Whilst my crossing through the Channel Tunnel is by car in Euro tunnel, one of the frist Indian lady, who is also my dear friend Mrs Bula Chaudhary swam the English Channel twice. It is certainly a matter of pride for Indian and personally myself as my friend Bula Chaudhary from West Bengal was the first Indian

female who swam the English Channel in 1989 and again in 1996. Bula Chowdhury started long-distance swimming in 1989 and crossed the English Channel that year. She won the 81-km (50-mile) Murshidabad Long Distance Swim in 1996, and in 1999 she crossed the English Channel again. Swam the Channel in 13 hours and 15 minutes. Joint 1,122nd fastest time out of 2,369 solo swims. In 2005 she became the first woman to have swum across sea channels off five continents—including the Strait of Gibraltar,  the Tyrrhenian sea, Cook Strait, Toroneos Gulf (Gulf of Kassándra) in Greece, the Catalina Channel off the California coast, and from Three Anchor Bay to Robben Island near Cape Town (South Africa). 

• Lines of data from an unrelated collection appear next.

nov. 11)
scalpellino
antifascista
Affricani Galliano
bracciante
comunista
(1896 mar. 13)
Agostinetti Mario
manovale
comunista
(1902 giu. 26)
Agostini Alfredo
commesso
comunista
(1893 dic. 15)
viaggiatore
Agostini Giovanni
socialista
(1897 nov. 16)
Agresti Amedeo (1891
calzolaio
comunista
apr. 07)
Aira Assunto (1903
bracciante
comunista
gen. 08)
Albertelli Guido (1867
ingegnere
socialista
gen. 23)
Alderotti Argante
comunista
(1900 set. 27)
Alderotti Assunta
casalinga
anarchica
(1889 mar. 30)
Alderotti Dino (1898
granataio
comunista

On 20thJanuary 2018 I and Bula received an award together by the President of India at Rashtrapati Bhavan, New Delhi as ‘first Ladies’ of Indian origin who set a bench mark as first in their field, amongst 112 Indian women who are the first in their fields. The government of India recognised and prepared a list as way of a book with profiles of 112 exceptional achievers “First Ladies” of Indian origin who are the first in their field and who set a bench mark. Bula received this award as the first woman to have swum across sea channels of five continents and I received this award as the first woman to drive solo through the Arctic Circle and 32 countries.

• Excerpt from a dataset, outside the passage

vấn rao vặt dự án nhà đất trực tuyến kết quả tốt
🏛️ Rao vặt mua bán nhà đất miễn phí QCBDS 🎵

The English Channel is a major route for passenger and freight traffic. Crossings are provided by channel trains, ferry and air services. Hundreds of watercraft traverse the Strait of Dover daily; and this frequency, as well as the increase in ship size and speed, has led to the introduction of sophisticated navigational safeguard systems, including radar tracking of all ships in the strait. The Channel Tunnel linking Britain and France holds the record for the longest undersea tunnel in the world – 50km (31 miles) long. More than 20 years after its opening, it carries more than 10 million passengers a year and more than 1.6 million lorries – via its rail-based shuttle service.

One of the fastest and cheapest ways to cross the English Channel is via Eurotunnel. Whether you cross through Eurotunnel for a short excursion or as one leg of a European touring vacation and 35 minutes later you're in another country. Crossing the channel on the car transporter has to be the easiest, quickest and most comfortable way to do it ever. Boarding is a quick. The Eurotunnel Car Transporter, is a bit like driving into a garage. The inside is painted a sunny yellow and the lights stays brightly lit throughout the journey.

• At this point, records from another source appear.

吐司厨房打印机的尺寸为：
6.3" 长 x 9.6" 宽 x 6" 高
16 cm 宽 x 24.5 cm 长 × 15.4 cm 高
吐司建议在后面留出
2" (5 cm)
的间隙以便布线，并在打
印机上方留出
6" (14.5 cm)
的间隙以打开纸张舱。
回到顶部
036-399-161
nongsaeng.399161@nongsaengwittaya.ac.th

English Channel, also called The Channel, French La Manche, narrow arm of the Atlantic Ocean separating the southern coast of England from the northern coast of France and tapering eastward to its junction with the North Sea at the Strait of Dover (French: Pas de Calais).

From earliest times, depending on historical factors, the English Channel served as a route for, and a barrier to, invaders of Britain from the Continent. Early Stone Age people crossed the Strait of Dover; later invaders crossed the western end of the channel, trading the copper, tin, and lead they found in Devon and Cornwall, and successive Bronze and Iron Age invaders followed the same route. Julius Caesar’s invasion of 55 BC again favoured the Dover route in the east, while William the Conqueror in 1066 crossed from Normandy to Hastings. With Britain’s later loss of Normandy, the channel again became a defensive line. In the 20th century its strategic role was critical during the two world wars, particularly during the Allied invasion of France in 1944.

The idea of a channel tunnel  was first conceived in 1802, and in the late 19th century such a tunnel was actually initiated and then abandoned. In 1957 the idea was revived, and in 1973 Britain and France decided to carry out the project (the “Chunnel”) jointly. Work was begun, only to be cancelled early in 1975, but in 1978 the matter of a channel crossing was again raised, this time by the British and French national railways and the European communities. Construction resumed in 1987 on twin single-track railway tunnels and a central service tunnel for ventilation, maintenance, and emergency evacuation; by 1990 the service tunnel had been completed. The Eurotunnel (as it came to be called) connects the road and rail networks of Britain and the Continent by carrying both rail freight and automobiles. The terminals are located at Folkestone in England and Calais in France.

Although the English Channel is a feature of notable scientific interest, especially in regard to tidal movements, its location has given it immense significance over the centuries, as both a route and a barrier during the peopling of Britain and the emergence of the nation-states of modern Europe. The current English name (in general use since the early 18th century) probably derives from the designation “canal” in Dutch sea atlases of the late 16th century. Earlier names had included Oceanus Britannicus and the British Sea, and the French have regularly used La Manche (in reference to the sleevelike coastal outline) since the early 17th century.